De N-VA fractie wil met vijf gerichte ingrepen een antwoord bieden op een aantal lacunes of onvolmaaktheden in de bestaande regelgeving, wijziging van de bestaande regelgeving waar nodig en de versnelling van enkele lopende processen. De sectorfederatie en enkele uitbaters steunen het plan. 

De vijf prioritaire punten om de sport te redden:

1. ‎Versnellen werk onderhandelaar voor huidige en mogelijke nieuwe terreinen

De onderhandelaar heeft het voorbije jaar gesprekken gevoerd met betrokkenen stakeholders uit de motorcrosssector. Er werd eveneens contact gelegd met vzw’s die betrokken zijn bij lopende beroepsprocedures. Verder werd er afstemming gezocht met Sport Vlaanderen. De N-VA parlementsleden willen dat de onderhandelaar versterking krijgt zodat er sneller tot een onderhandeld resultaat wordt gekomen.

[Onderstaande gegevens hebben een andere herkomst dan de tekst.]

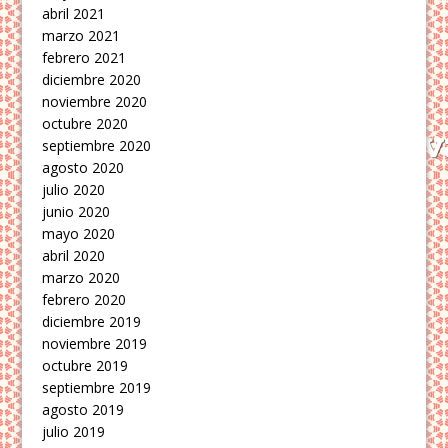
abril 2021
marzo 2021
febrero 2021
diciembre 2020
noviembre 2020
octubre 2020
septiembre 2020
agosto 2020
julio 2020
junio 2020
mayo 2020
abril 2020
marzo 2020
febrero 2020
diciembre 2019
noviembre 2019
octubre 2019
septiembre 2019
agosto 2019
julio 2019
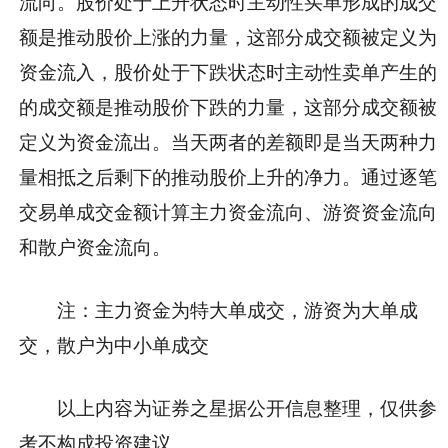
流向。股价处于上升状态时主动性买单形成的成交
额是推动股价上涨的力量，这部分成交额被定义为
资金流入，股价处于下跌状态时主动性卖单产生的
的成交额是推动股价下跌的力量，这部分成交额被
定义为资金流出。当天两者的差额即是当天两种力
量相抵之后剩下的推动股价上升的净力。通过逐笔
交易单成交金额计算主力资金流向、游资资金流向
和散户资金流向。
注：主力资金为特大单成交，游资为大单成
交，散户为中小单成交
以上内容为证券之星据公开信息整理，仅供参
考不构成投资建议。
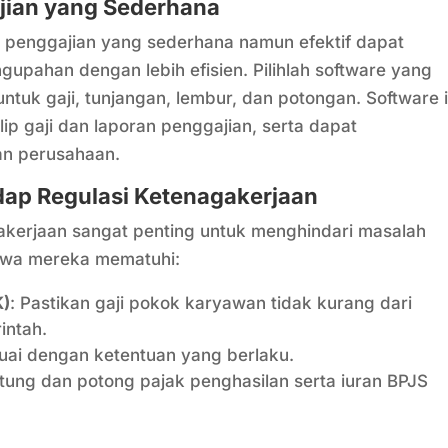
jian yang Sederhana
enggajian yang sederhana namun efektif dapat
upahan dengan lebih efisien. Pilihlah software yang
tuk gaji, tunjangan, lembur, dan potongan. Software i
p gaji dan laporan penggajian, serta dapat
an perusahaan.
dap Regulasi Ketenagakerjaan
akerjaan sangat penting untuk menghindari masalah
wa mereka mematuhi:
K)
: Pastikan gaji pokok karyawan tidak kurang dari
intah.
suai dengan ketentuan yang berlaku.
itung dan potong pajak penghasilan serta iuran BPJS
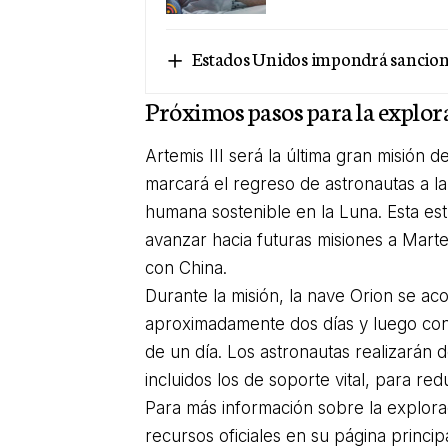
Estados Unidos impondrá sancione
Próximos pasos para la explor
Artemis III será la última gran misión
marcará el regreso de astronautas a la
humana sostenible en la Luna. Esta es
avanzar hacia futuras misiones a Mart
con China.
Durante la misión, la nave Orion se ac
aproximadamente dos días y luego con
de un día. Los astronautas realizarán 
incluidos los de soporte vital, para red
Para más información sobre la explora
recursos oficiales en su página principa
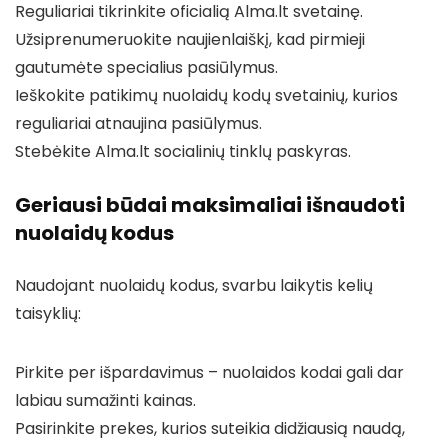
Reguliariai tikrinkite oficialią Alma.lt svetainę.
Užsiprenumeruokite naujienlaiškį, kad pirmieji
gautumėte specialius pasiūlymus.
Ieškokite patikimų nuolaidų kodų svetainių, kurios
reguliariai atnaujina pasiūlymus.
Stebėkite Alma.lt socialinių tinklų paskyras.
Geriausi būdai maksimaliai išnaudoti
nuolaidų kodus
Naudojant nuolaidų kodus, svarbu laikytis kelių
taisyklių:
Pirkite per išpardavimus – nuolaidos kodai gali dar
labiau sumažinti kainas.
Pasirinkite prekes, kurios suteikia didžiausią naudą,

2. VIP-cel van departement Omgeving als ‘ontzorger’ voor bijstellingen
Door nieuwe regelgeving vanaf 1 januari 2027 moeten alle bestaande inrichtingen een bijstelling van hun vergunningsvoorwaarden aanvragen. Dit moet de rechtszekerheid van hun omgevingsvergunning verder verstevigen, maar is niet evident voor veel uitbaters gelet op de toenemende complexiteit van de regelgeving. Gelet op het beperkt aantal dossiers én het belang van de sport voor Vlaanderen, lijkt het raadzaam de VIP-cel van het departement Omgeving in te schakelen voor de begeleiding van de aanvragers doorheen het proces in het kader van ‘ontzorging’.

3. Uitdoofscenario overal schrappen als beleidsmatig gewenste ontwikkeling
Wat regelmatig door zowel actiegroepen als rechters wordt ingeroepen zijn zogenaamde ‘beleidsmatig gewenste ontwikkelingen’. Dat zijn passages uit beleidsdocumenten van diverse overheden, die als afweging moeten meegenomen worden in vergunningsbeslissingen. De N-VA parlementsleden willen een screening doen op alle geldende beleidsdocumenten van de Vlaamse overheid en op het vlak van gemotoriseerde geluidsproducerende sporten overal het uitdoofbeleid schrappen.

4. Specifiek onderzoek voor verplaatsing habitatdoelen speciale beschermingszones nabij terreinen
In de vergunningsdossiers voor gemotoriseerde geluidsproducerende sporten wordt de impact op zogenaamde Speciale Beschermingszones veelal als tegenargument voor vergunningen gebruikt. Veelal met rechtspraak tot gevolg. Dit hypothekeert bijgevolg de verdere exploitatie van deze terreinen. In uitvoering van het regeerakkoord willen de parlementsleden dat een herlokalisatie en compensatie van sommige habitatdoelen onderzocht én uitgevoerd wordt. Ook voor de landbouwsector is dergelijk onderzoek afgesproken. Onder meer voor rallycross Duivelsberg is dat nodig. Let wel: dit gaat uitdrukkelijk niet om een verplaatsing van bestaande aanwezige natuur, enkel de aanpassing van kaarten en zoekzones waar de natuurdoelen niet gerealiseerd (kunnen) worden of werden.

5. Provinciaal bestuursniveau door Vlaamse expertise ondersteunen of bevoegdheid verhuizen
Naar analogie met de windmolenprojecten, wil de N-VA laten onderzoeken of de bevoegdheid rond vergunningen aan rally- en motorcrossterreinen niet beter verhuist van het provinciale naar het Vlaamse niveau. Op dit moment ligt de bevoegdheid in eerste aanleg voor vergunningsbeslissingen op het provinciale niveau. Niettemin komt men quasi altijd nadien via een beroepsprocedure op het Vlaams niveau terecht voor een nieuwe vergunningsbeslissing, veelal om nadien een beroepsprocedure op te starten bij de Raad voor Vergunningsbetwisting. Door deze cascade aan niveaus wordt in elk geval 6 tot 9 maanden tijd verloren. Dit verhoogt de onzekerheid binnen de sector. Een betere opvolging en inzet van expertise door het Vlaams niveau of een verhuis van de bevoegdheid lijken in ieders voordeel.